Dyerje Your title is rather curious to me I severed with a Cheif Dye in Connecticut in the mid eighties is there any connection?

We didn't need "intelligence"
... to know Islamic terrorists were after us -- including the most specific of information, that it was Osama bin Ladin and Al Qaeda who had been the most persistent in attacking the West, outside the Middle East, since 1993. We had WTC '93, Khobar Towers Saudi Arabia '96, US embassies in Kenya/Tanzania '98, and USS Cole 2000, just in the decade before 9/11.

We didn't need "intelligence" to know that the Soviet Union intended to invade neighboring nations, subvert weak governments in Africa, cultivate tyrannical Marxist clients in Asia and Latin America, or maneuver against the interests of the US and our allies. We had 60 years of actual attacks, invasions, subversions, anti-US alliances, and sponsored insurrections, just by 1977, when Jimmy Carter was inaugurated.

We didn't need "intelligence" to know Hitler had designs on Europe, or Japan on Asia: we had nearly a decade of treaty violations, subversions, and invasions prior to Pearl Harbor -- and less than that before the invasion of Poland in 1939.

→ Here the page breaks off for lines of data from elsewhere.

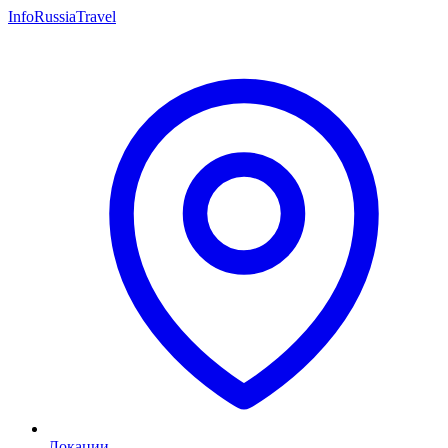
InfoRussiaTravel
Локации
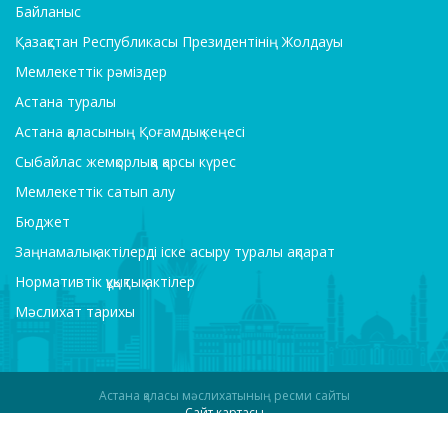
Байланыс
Қазақстан Республикасы Президентінің Жолдауы
Мемлекеттік рәміздер
Астана туралы
Астана қаласының Қоғамдық кеңесі
Сыбайлас жемқорлыққа қарсы күрес
Мемлекеттік сатып алу
Бюджет
Заңнамалық актілерді іске асыру туралы ақпарат
Нормативтік құқықтық актілер
Мәслихат тарихы
Астана қаласы мәслихатының ресми сайты
Сайт картасы
Интернет Решения
құрастырған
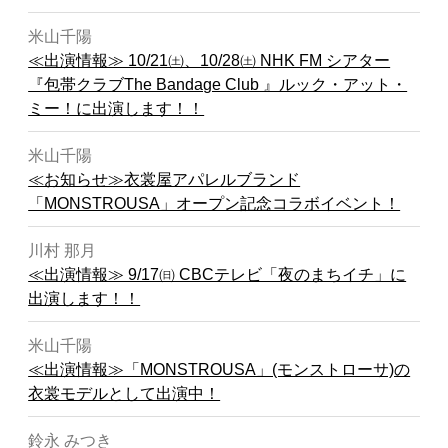
米山千陽
≪出演情報≫ 10/21㈯、10/28㈯ NHK FM シアター
『包帯クラブThe Bandage Club 』ルック・アット・
ミー！に出演します！！
米山千陽
≪お知らせ≫衣裳屋アパレルブランド
「MONSTROUSA」オープン記念コラボイベント！
川村 那月
≪出演情報≫ 9/17㈰ CBCテレビ「夜のまちイチ」に
出演します！！
米山千陽
≪出演情報≫「MONSTROUSA」(モンストローサ)の
衣裳モデルとして出演中！
鈴永 みつき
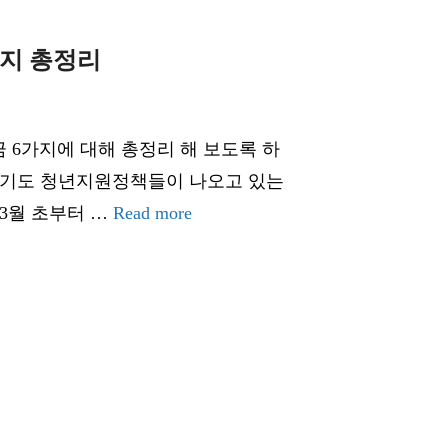
가지 총정리
금 6가지에 대해 총정리 해 보도록 하
경기도 청년지원정책들이 나오고 있는
3월 초부터 …
Read more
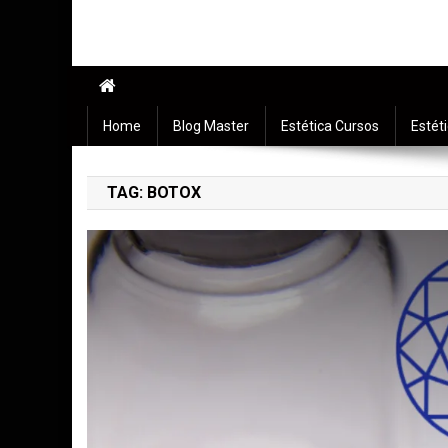
Home
Blog Master
Estética Cursos
Estét
TAG:
BOTOX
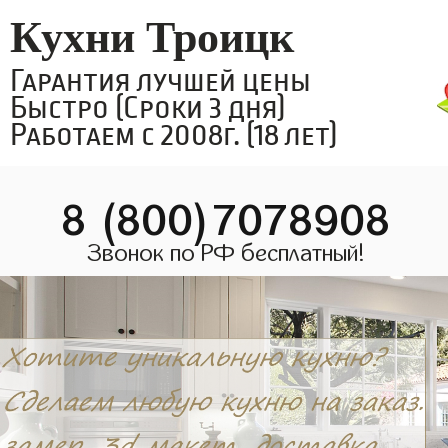
Кухни Троицк
Гарантия лучшей цены
Быстро (Сроки 3 дня)
Работаем с 2008г. (18 лет)
8 (800)7078908
Звонок по РФ бесплатный!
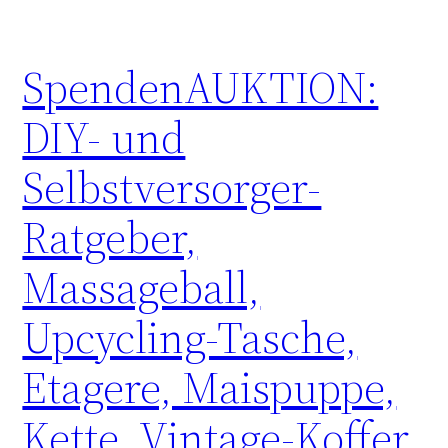
SpendenAUKTION:
DIY- und
Selbstversorger-
Ratgeber,
Massageball,
Upcycling-Tasche,
Etagere, Maispuppe,
Kette, Vintage-Koffer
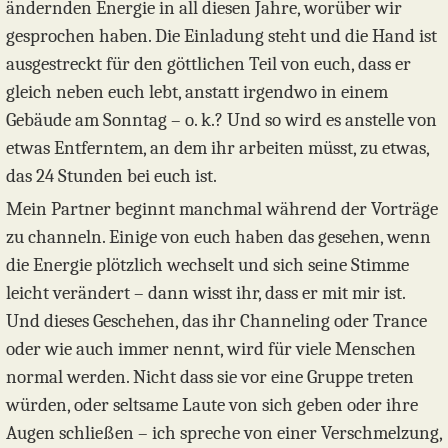
ändernden Energie in all diesen Jahre, worüber wir
gesprochen haben. Die Einladung steht und die Hand ist
ausgestreckt für den göttlichen Teil von euch, dass er
gleich neben euch lebt, anstatt irgendwo in einem
Gebäude am Sonntag – o. k.? Und so wird es anstelle von
etwas Entferntem, an dem ihr arbeiten müsst, zu etwas,
das 24 Stunden bei euch ist.
Mein Partner beginnt manchmal während der Vorträge
zu channeln. Einige von euch haben das gesehen, wenn
die Energie plötzlich wechselt und sich seine Stimme
leicht verändert – dann wisst ihr, dass er mit mir ist.
Und dieses Geschehen, das ihr Channeling oder Trance
oder wie auch immer nennt, wird für viele Menschen
normal werden. Nicht dass sie vor eine Gruppe treten
würden, oder seltsame Laute von sich geben oder ihre
Augen schließen – ich spreche von einer Verschmelzung,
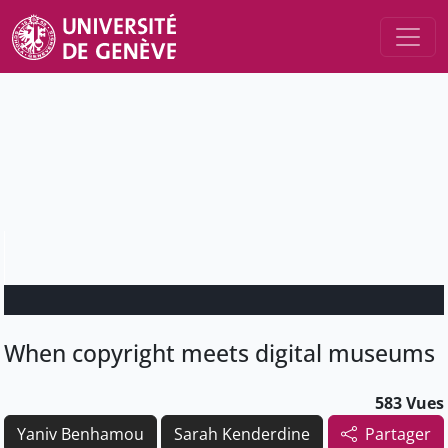
When copyright meets digital museums
583 Vues
Yaniv Benhamou
Sarah Kenderdine
Partager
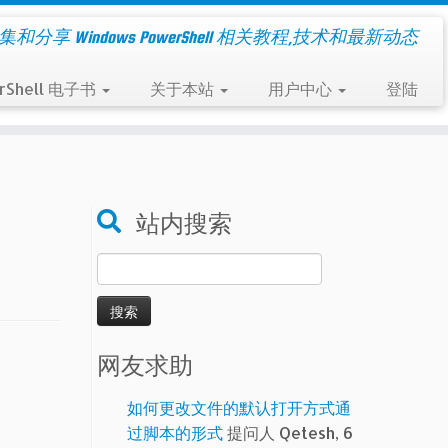
集和分享 Windows PowerShell 相关教程,技术和最新动态
rShell 电子书
关于本站
用户中心
登陆
站内搜索
搜
索：
网友求助
如何更改文件的默认打开方式通
过脚本的形式
提问人 Qetesh, 6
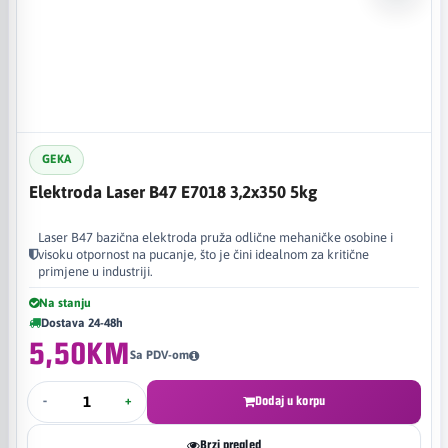
GEKA
Elektroda Laser B47 E7018 3,2x350 5kg
Laser B47 bazična elektroda pruža odlične mehaničke osobine i
visoku otpornost na pucanje, što je čini idealnom za kritične
primjene u industriji.
Na stanju
Dostava 24-48h
5,50KM
Sa PDV-om
-
+
Dodaj u korpu
Brzi pregled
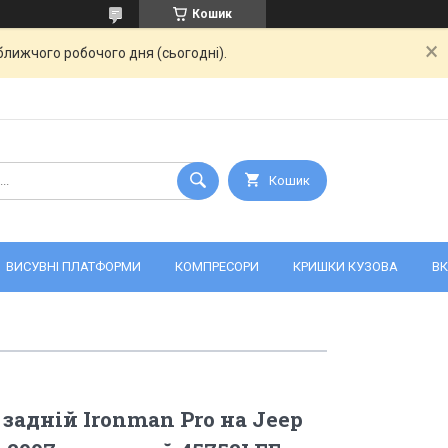
Кошик
ближчого робочого дня (сьогодні).
Кошик
ВИСУВНІ ПЛАТФОРМИ
КОМПРЕСОРИ
КРИШКИ КУЗОВА
ВК
задній Ironman Pro на Jeep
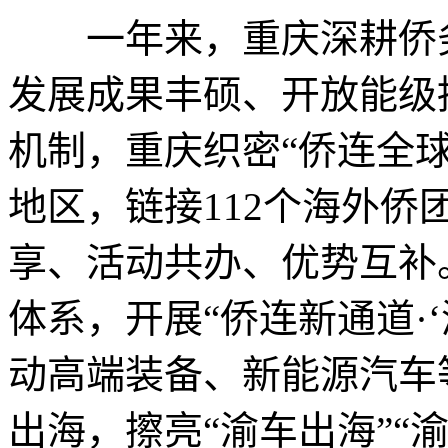
一年来，重庆深耕侨务
发展成果丰硕、开放能级
机制，重庆织密“侨连全球
地区，链接112个海外侨
享、活动共办、优势互补。
体系，开展“侨连新通道·
动高端装备、新能源汽车
出海，擦亮“渝车出海”“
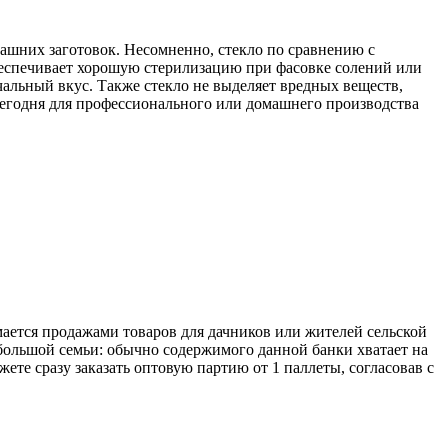
омашних заготовок. Несомненно, стекло по сравнению с
обеспечивает хорошую стерилизацию при фасовке солений или
альный вкус. Также стекло не выделяет вредных веществ,
 сегодня для профессионального или домашнего производства
ается продажами товаров для дачников или жителей сельской
 большой семьи: обычно содержимого данной банки хватает на
ете сразу заказать оптовую партию от 1 паллеты, согласовав с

The only thing we didn't know before 9/11 was which specific individuals would board planes and fly them into buildings on which day. We CANNOT sit around hoping "intelligence" will alert us in time to change our entire national posture from blase about terrorism to concerned, motivated, and willing to reorganize and accept curtailment of our comforts and civil liberties.

It won't. Because that's NOT THE JOB OF INTELLIGENCE. It is the job of the POLITICAL PROCESS to identify threats and decide what to do about them. Intelligence doesn't dictate purpose; it only serves a national purpose.